This solution doesn't require sorted inputs. You have to provide fileB first.
awk 'NR==FNR{a[$0];next} !($0 in a)' fileB fileA
returns
A
C
How does it work?
NR==FNR{a[$0];next} idiom is for storing the first file in an associative array as keys for a later "contains" test.
NR==FNR is checking whether we're scanning the first file, where the global line counter (NR) equals to the current file line counter (FNR).
a[$0] adds the current line to the associative array as key, note that this behaves like a set, where there won't be any duplicate values (keys)
!($0 in a) we're now in the next file(s), in is a contains test, here it's checking whether current line is in the set we populated in the first step from the first file, ! negates the condition.
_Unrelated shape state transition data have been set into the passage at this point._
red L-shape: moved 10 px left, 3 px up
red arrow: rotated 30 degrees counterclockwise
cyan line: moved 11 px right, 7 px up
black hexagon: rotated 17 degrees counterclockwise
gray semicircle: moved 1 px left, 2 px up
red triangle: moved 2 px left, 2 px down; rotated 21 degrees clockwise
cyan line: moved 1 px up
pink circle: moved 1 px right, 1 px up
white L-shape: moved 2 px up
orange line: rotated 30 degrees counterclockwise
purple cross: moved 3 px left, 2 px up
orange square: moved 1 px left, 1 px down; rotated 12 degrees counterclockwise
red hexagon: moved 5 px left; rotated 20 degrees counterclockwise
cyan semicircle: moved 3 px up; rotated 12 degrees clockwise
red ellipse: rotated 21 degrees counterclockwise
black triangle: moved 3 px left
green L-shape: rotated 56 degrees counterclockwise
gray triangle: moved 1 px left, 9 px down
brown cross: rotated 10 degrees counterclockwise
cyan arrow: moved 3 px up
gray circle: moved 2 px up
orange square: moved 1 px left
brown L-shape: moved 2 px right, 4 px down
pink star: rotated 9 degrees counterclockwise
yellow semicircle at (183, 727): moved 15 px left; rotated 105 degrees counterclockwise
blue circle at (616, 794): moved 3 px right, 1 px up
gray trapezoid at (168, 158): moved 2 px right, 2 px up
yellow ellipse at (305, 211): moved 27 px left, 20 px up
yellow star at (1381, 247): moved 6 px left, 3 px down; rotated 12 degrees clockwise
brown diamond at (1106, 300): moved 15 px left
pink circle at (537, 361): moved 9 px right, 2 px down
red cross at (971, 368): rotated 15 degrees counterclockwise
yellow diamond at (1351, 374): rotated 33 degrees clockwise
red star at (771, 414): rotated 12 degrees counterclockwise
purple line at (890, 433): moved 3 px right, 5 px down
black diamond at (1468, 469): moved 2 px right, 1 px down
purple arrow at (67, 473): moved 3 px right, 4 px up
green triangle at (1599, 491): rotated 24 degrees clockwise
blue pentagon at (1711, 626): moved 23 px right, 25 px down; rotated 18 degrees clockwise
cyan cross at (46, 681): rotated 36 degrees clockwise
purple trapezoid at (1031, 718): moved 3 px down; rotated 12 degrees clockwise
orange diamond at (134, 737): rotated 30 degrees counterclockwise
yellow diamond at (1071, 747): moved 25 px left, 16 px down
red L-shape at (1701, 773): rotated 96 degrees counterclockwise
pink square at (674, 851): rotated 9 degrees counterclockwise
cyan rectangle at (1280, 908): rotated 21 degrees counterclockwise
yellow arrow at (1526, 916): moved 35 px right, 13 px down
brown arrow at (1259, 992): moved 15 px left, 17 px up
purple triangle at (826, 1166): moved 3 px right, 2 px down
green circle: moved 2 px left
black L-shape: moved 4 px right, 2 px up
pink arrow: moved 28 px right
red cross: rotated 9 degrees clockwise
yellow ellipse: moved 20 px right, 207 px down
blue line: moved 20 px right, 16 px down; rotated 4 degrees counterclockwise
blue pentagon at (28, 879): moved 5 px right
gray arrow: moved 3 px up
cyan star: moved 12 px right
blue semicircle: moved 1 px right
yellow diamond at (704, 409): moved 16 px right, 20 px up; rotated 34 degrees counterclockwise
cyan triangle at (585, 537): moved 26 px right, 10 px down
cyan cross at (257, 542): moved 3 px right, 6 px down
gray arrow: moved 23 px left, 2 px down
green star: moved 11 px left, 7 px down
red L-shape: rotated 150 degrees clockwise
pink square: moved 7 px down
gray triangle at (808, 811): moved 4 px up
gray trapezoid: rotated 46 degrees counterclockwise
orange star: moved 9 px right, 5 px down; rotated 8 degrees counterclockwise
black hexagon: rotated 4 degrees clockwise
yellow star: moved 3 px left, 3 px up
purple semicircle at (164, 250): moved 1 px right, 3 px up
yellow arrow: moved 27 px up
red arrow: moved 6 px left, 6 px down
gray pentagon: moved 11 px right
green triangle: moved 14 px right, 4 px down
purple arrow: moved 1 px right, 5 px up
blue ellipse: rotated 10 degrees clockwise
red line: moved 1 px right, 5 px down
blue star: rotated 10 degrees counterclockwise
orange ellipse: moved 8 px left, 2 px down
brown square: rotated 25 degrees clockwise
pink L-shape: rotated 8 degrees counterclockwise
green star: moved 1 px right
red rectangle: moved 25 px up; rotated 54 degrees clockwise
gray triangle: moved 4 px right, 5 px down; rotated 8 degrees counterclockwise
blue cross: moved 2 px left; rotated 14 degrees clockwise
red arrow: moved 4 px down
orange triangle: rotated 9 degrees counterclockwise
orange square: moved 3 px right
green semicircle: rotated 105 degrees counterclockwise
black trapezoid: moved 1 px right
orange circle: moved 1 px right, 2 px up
What is missing here is the action, which by default is {print} and usually not written explicitly.
Note that this can now be used to remove blacklisted words.
$ awk '...' badwords allwords > goodwords
with a slight change it can clean multiple lists and create cleaned versions.
$ awk 'NR==FNR{a[$0];next} !($0 in a){print > FILENAME".clean"}' bad file1 file2 file3 ...
Another way to do the same thing (also requires sorted input):
join -v 1 fileA fileB
In Bash, if the files are not pre-sorted:
join -v 1 <(sort fileA) <(sort fileB)
You can do this unless your files are sorted
diff file-a file-b --new-line-format="" --old-line-format="%L" --unchanged-line-format="" > file-a
--new-line-format is for lines that are in file b but not in a
--old-.. is for lines that are in file a but not in b
--unchanged-.. is for lines that are in both.
%L makes it so the line is printed exactly.
man diff
for more details
This refinement of #karakfa's nice answer may be noticeably faster for very large files. As with that answer, neither file need be sorted, but speed is assured by virtue of awk's associative arrays. Only the lookup file is held in memory.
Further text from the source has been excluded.